→ Activity
Range to reproduce from the entries below: the line with "пользователи соцсети могут", the line with "шлем позволит очутиться внутри", and every line in between. Give them exactly and give nothing else.

(Saved data entries)
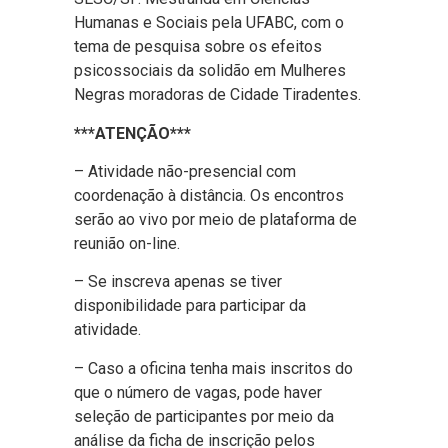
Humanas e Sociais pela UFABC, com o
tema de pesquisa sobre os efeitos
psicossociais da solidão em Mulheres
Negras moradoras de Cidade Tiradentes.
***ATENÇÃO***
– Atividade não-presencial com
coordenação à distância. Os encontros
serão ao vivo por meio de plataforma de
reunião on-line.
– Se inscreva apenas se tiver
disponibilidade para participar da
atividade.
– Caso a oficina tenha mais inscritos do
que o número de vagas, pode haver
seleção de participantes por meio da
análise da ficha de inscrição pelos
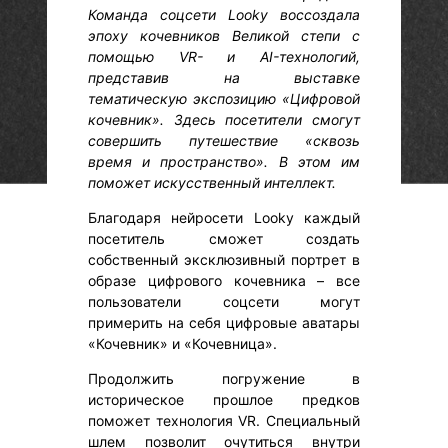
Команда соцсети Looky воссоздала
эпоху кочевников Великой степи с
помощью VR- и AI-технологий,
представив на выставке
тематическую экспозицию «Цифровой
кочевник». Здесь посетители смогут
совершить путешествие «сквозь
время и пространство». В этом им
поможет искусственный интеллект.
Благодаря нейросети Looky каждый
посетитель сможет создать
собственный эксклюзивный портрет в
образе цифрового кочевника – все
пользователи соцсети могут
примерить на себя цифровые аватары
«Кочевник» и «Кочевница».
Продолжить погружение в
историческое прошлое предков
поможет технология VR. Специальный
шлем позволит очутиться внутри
--
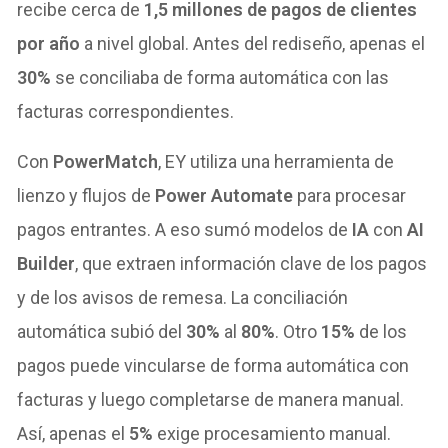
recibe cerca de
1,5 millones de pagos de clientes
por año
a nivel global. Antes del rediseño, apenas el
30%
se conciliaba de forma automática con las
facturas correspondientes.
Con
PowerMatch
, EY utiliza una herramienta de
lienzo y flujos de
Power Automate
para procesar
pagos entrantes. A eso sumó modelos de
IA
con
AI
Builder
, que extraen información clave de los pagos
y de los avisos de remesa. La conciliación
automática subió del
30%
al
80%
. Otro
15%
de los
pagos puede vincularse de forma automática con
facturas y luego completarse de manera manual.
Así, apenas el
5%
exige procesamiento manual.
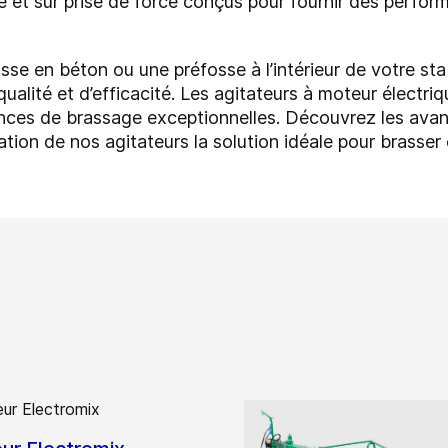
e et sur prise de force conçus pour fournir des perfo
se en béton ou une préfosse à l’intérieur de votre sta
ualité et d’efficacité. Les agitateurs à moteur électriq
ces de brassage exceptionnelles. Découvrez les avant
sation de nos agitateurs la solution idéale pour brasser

→ Task response
пользователи соцсети могут
примерить на себя цифровые аватары
«Кочевник» и «Кочевница».
Продолжить погружение в
историческое прошлое предков
поможет технология VR. Специальный
шлем позволит очутиться внутри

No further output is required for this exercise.